Wow, sorry, thought I put that in.


----------



## yarly (Jun 22, 2011)

Your device is most likely too old to run CM10. It had no support from Dell after 2.2 and probably has lots of driver issues from incompatibilities.


----------



## giveen (Nov 9, 2011)

yarly said:


> Your device is most likely too old to run CM10. It had no support from Dell after 2.2 and probably has lots of driver issues from incompatibilities.


Except I have made ICS and JB successfully run on this.

Also Dell pushed out Honeycomb as well.


----------



## yarly (Jun 22, 2011)

Running does not mean drivers all work.

Example: see hp touchpad or the many other devices with incomplete ports (desire hd, thunderbolt, etc).


----------



## giveen (Nov 9, 2011)

yarly said:


> Running does not mean drivers all work.
> 
> Example: see hp touchpad or the many other devices with incomplete ports (desire hd, thunderbolt, etc).


See the Toshiba Folio 100. DerArtem has the device completely working.
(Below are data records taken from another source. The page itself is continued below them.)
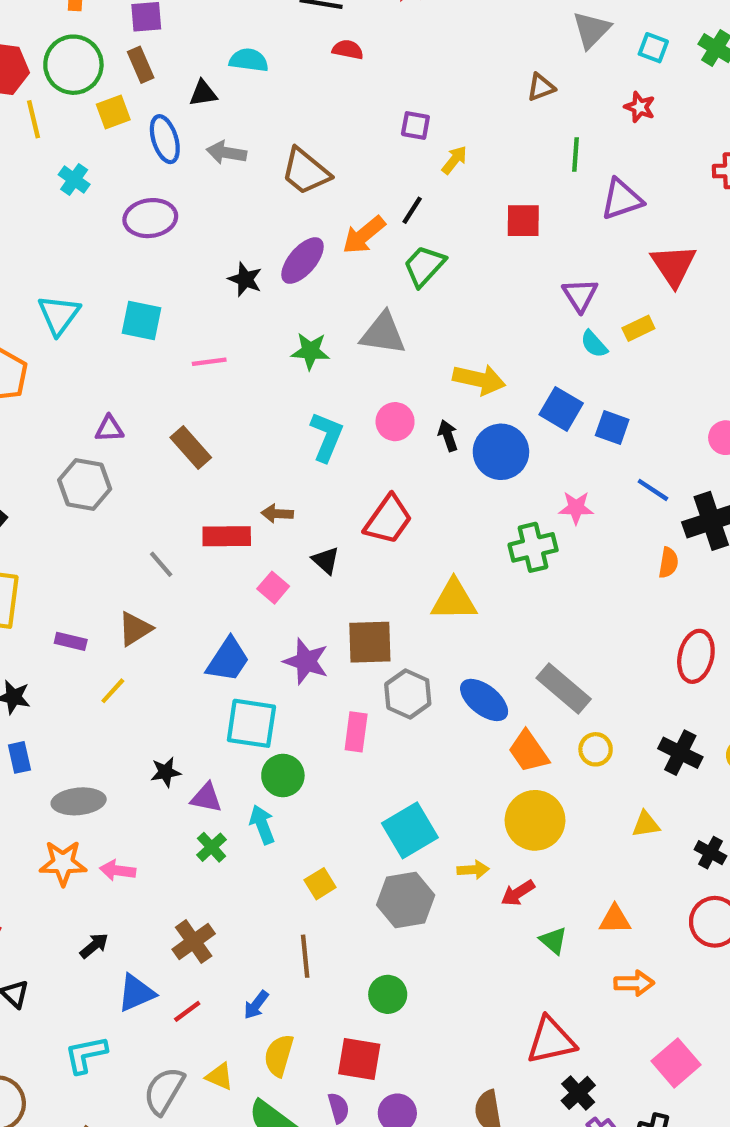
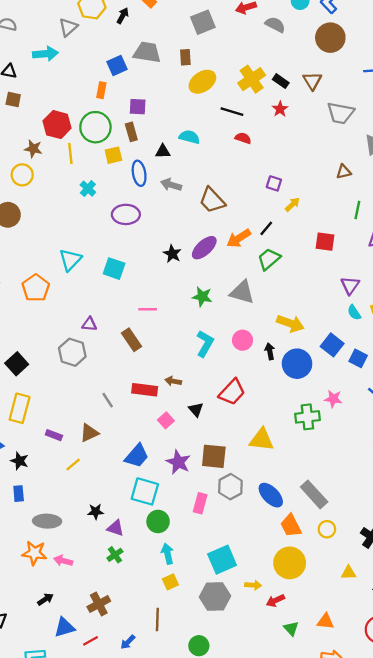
pink line: (209, 362) -> (148, 309), moved
cyan arrow: (262, 825) -> (168, 554), moved

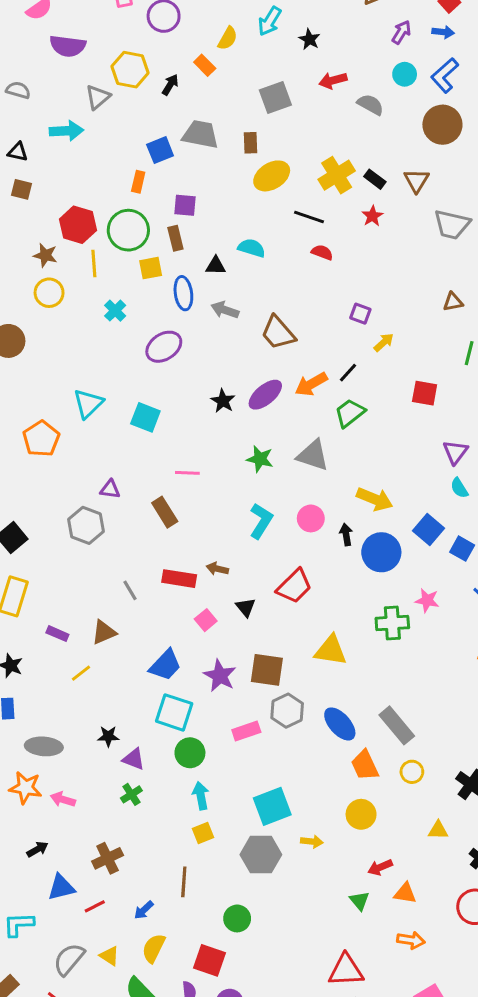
yellow circle: (22, 175) -> (49, 293), moved
purple ellipse: (126, 214) -> (164, 347), turned -36
pink rectangle: (200, 503) -> (246, 731), turned 54
yellow circle: (290, 563) -> (361, 814), size x0.7
red arrow: (275, 601) -> (380, 867), moved

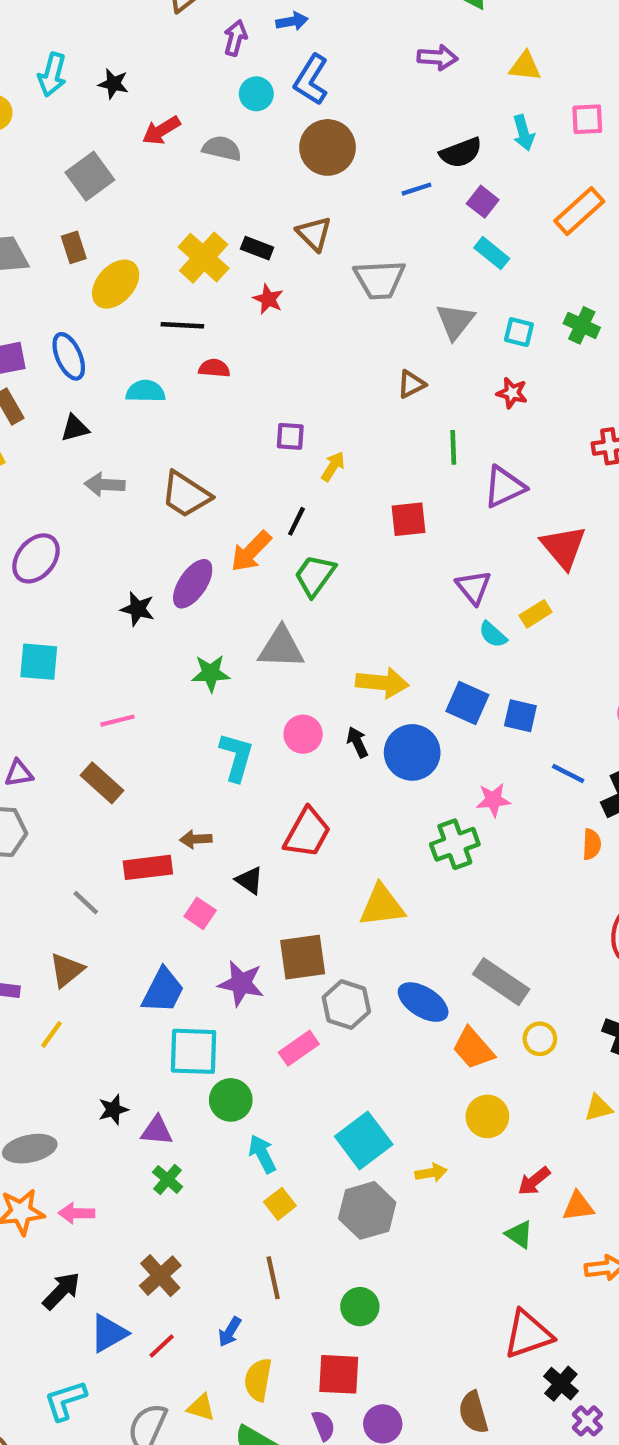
cyan semicircle: (252, 248) -> (146, 391), moved
blue ellipse: (183, 293) -> (69, 356), moved
black arrow: (37, 849) -> (61, 1291), size x1.4

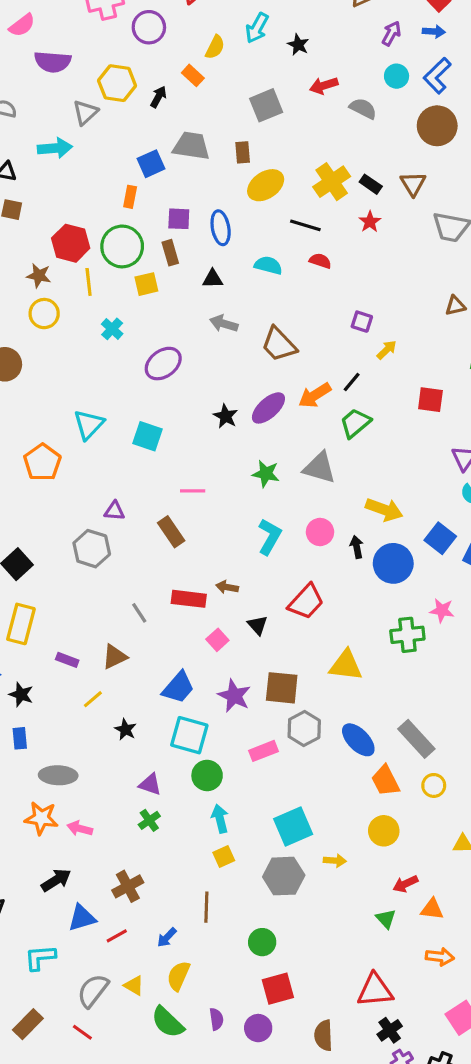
black star: (113, 1110) -> (125, 729), moved, turned 30
red square: (339, 1374) -> (278, 989), moved, turned -32

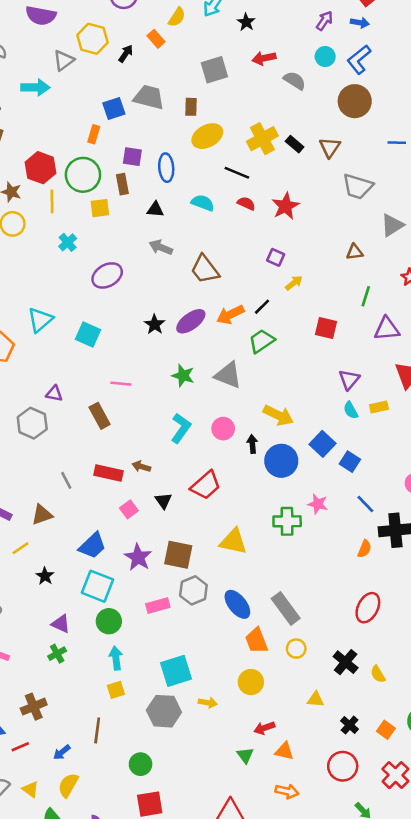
red star: (370, 222) -> (286, 206), moved, size x1.5

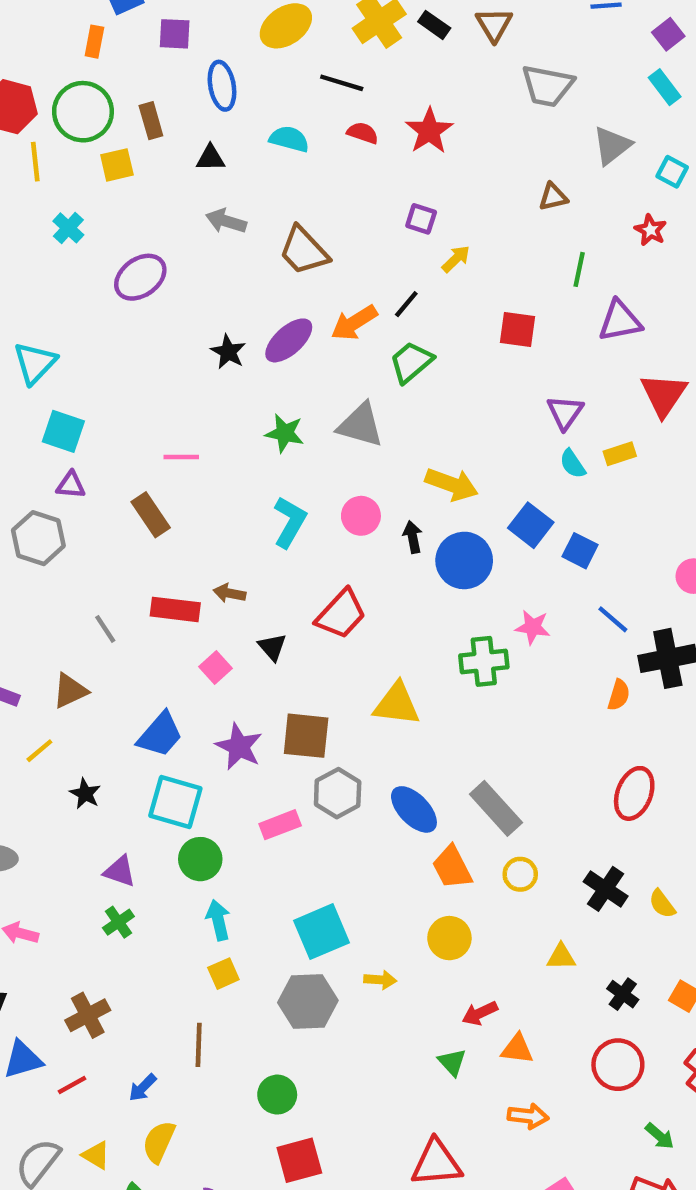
purple square: (132, 157) -> (175, 34), moved
cyan square: (88, 334) -> (63, 431), moved

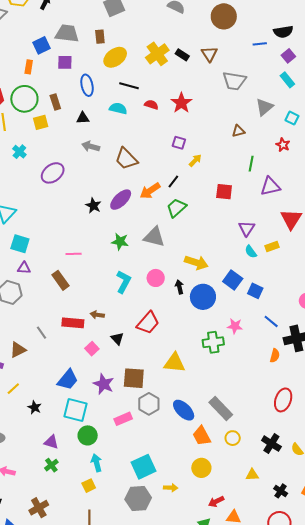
black line: (342, 83) -> (129, 86), moved
brown triangle: (70, 691) -> (18, 350), moved
yellow square: (223, 974) -> (89, 486), moved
It is a ventana board device, which is exactly the same.

I'm just trying to get help here, not start an argument with you.


----------



## JBirdVegas (Jun 11, 2011)

No idea from the logcat whats going on there but a bootchart may help give some clues look here

http://elinux.org/Using_Bootchart_on_Android

and some other resources
http://www.innovantesindia.com/wordpress/2010/12/13/bootchart-a-utility-to-analyze-the-boot-up-of-android-phone/
https://blueprints.launchpad.net/linaro-android/+spec/linaro-android-enable-bootchart

Good Luck!


----------



## giveen (Nov 9, 2011)

Just to close this out, worked with another dev to use mixer paths.

Sent from my Nexus 7 using Tapatalk 2


----------